Topic: WorldNetDaily
WorldNetDaily's chief COVID misinformer and ivermectin cheerleader, Art Moore, found a new study to mislead about in an Aug. 31 article:
A large study on the impact of using ivermectin as a prophylaxis for COVID-19 found that regular users of the drug experienced up to a 92% reduction in mortality compared to those who did not.
Brazilian research scientist Dr. Flavio A. Cadegiani said via Twitter that his study in his home country showed a "dose-response effect," meaning that "the more you used, the more protection you had."
He observed that people who use ivermectin regularly every 15 days for at least six to eight weeks had up to a 92% reduction in mortality.
Cadegiani conducted a previous study of drug that evaluated whether its use could impact COVID-19 infection and mortality rates.
But as fact-checkers at actual news organization Reuters pointed out, the study is obsservational, not direct research, meaning that it "cannot prove that ivermectin is the reason for apparent reductions in risk of death from any cause or from COVID-19 specifically. And that's just the start of the study's issues:
First, in addition to being unable to confirm whether ivermectin users actually took all the medication they received from the program, the authors acknowledge but do not factor-in the possibility that people identified as non-users or irregular users could have acquired the drug outside the city’s program and taken it on their own.
Dr. Stuart Ray, professor of medicine at the Johns Hopkins University School of Medicine, told Reuters via email that “the accuracy of inferred ivermectin use seems to be low based on reports from the local health authorities in Brazil that many people took ivermectin who were not prescribed, and many who were prescribed ivermectin did not take it.”
Second, the study doesn’t account for other possible differences between the groups that could introduce bias in the calculations.
“The main shortcoming here is that the program was optional – and we know well from decades of literature, that those who choose to seek healthcare and take medicines are inherently different from those who do not,” Dr. Mark Siedner, an infectious disease clinician and clinical epidemiologist at Massachusetts General Hospital, told Reuters via email.
“There are also a number of additional shortcomings that have to do with missing data,” Seidner said. Referring to the 71,548 “moderate” users of ivermectin excluded from the analysis entirely, as well as the calculations based on small matched subsets of 283 people, he noted, “for example, almost half the sample appears to have been excluded and nearly 99% was excluded in their analysis that included age and health problems, and there is no good way of accounting for infection rates in people who were never tested.”

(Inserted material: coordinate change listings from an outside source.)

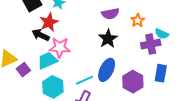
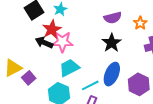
pink star: (60, 47) -> (62, 42), moved
cyan trapezoid: (47, 61) -> (69, 68), moved

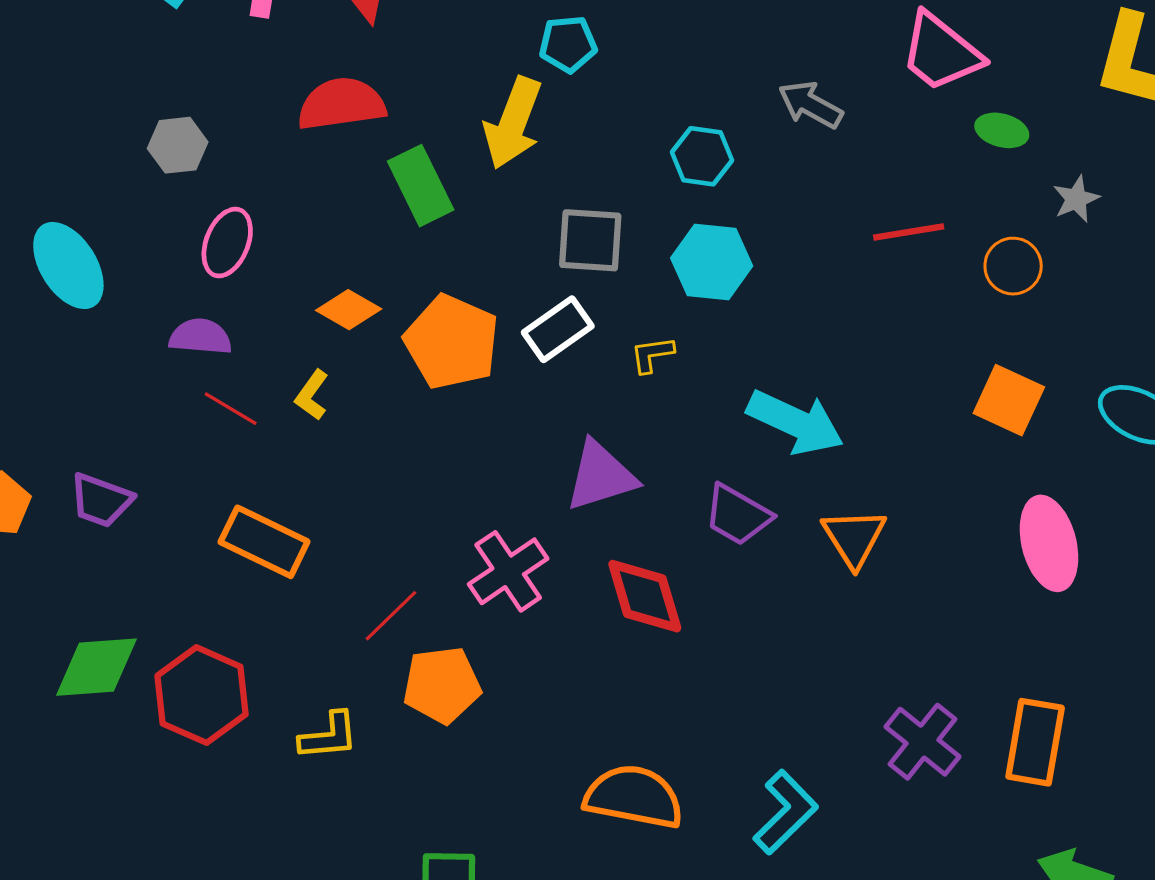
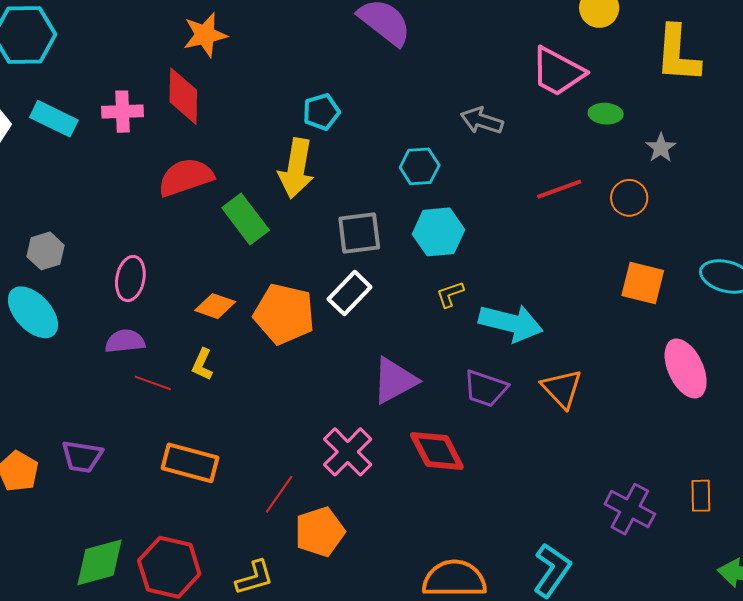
gray hexagon: (178, 145) -> (46, 251), moved
yellow L-shape: (652, 354) -> (450, 294), moved
orange rectangle: (1035, 742) -> (701, 496), size x0.6

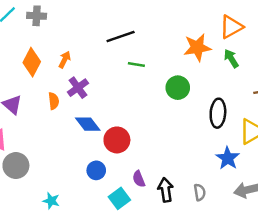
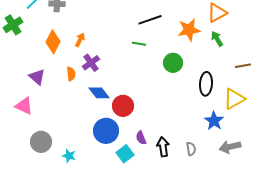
black line: (121, 37) -> (150, 20), moved
gray circle: (16, 166) -> (41, 142), moved
blue circle: (96, 170) -> (106, 131), size x1.6

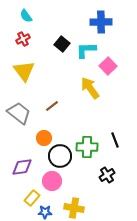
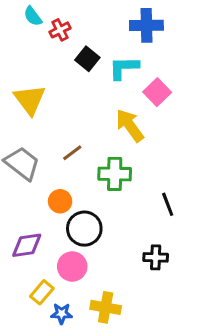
red cross: (23, 39) -> (60, 30), moved
green cross: (87, 147) -> (115, 174), moved
black cross: (107, 175) -> (156, 257), turned 35

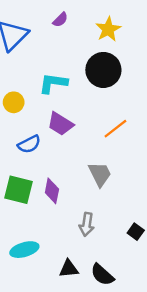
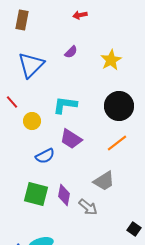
black circle: (103, 70) -> (119, 106), moved
gray trapezoid: (100, 174) -> (104, 181), turned 85
gray arrow: (87, 224) -> (88, 207), moved, turned -60

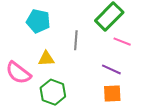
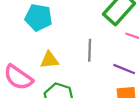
gray line: (76, 40) -> (90, 50), moved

The study authors do acknowledge that they could have missed some hospitalizations, deaths, and COVID-19 infections that were not reported in the datasets they used.
In short: it's a low-quality study that ultimately can't definitively rove what it claims. Reuters summed up:
Observational studies like the one from Brazil help generate new ideas but do not provide the evidence required to make clinical or public health recommendations, Seidner said. “In light of so much better data showing ivermectin is not helpful, even in the early stages of COVID-19, the findings of this study should not be used for much more than to potentially encourage a better study to be done to explore its safety and benefit as a prevention agent.”
Moore won't tell you any of this, of course; instead, he spent the rest of his article rehashing old grievances about how legitimate medical authorities have repeatedly pointed out how legitimate medical research has shown that ivermectin really doesn't work against COVID, invoking shady COVID misinformers and fellow ivermectin enthusiasts like Pierre Kory and Harvey Risch.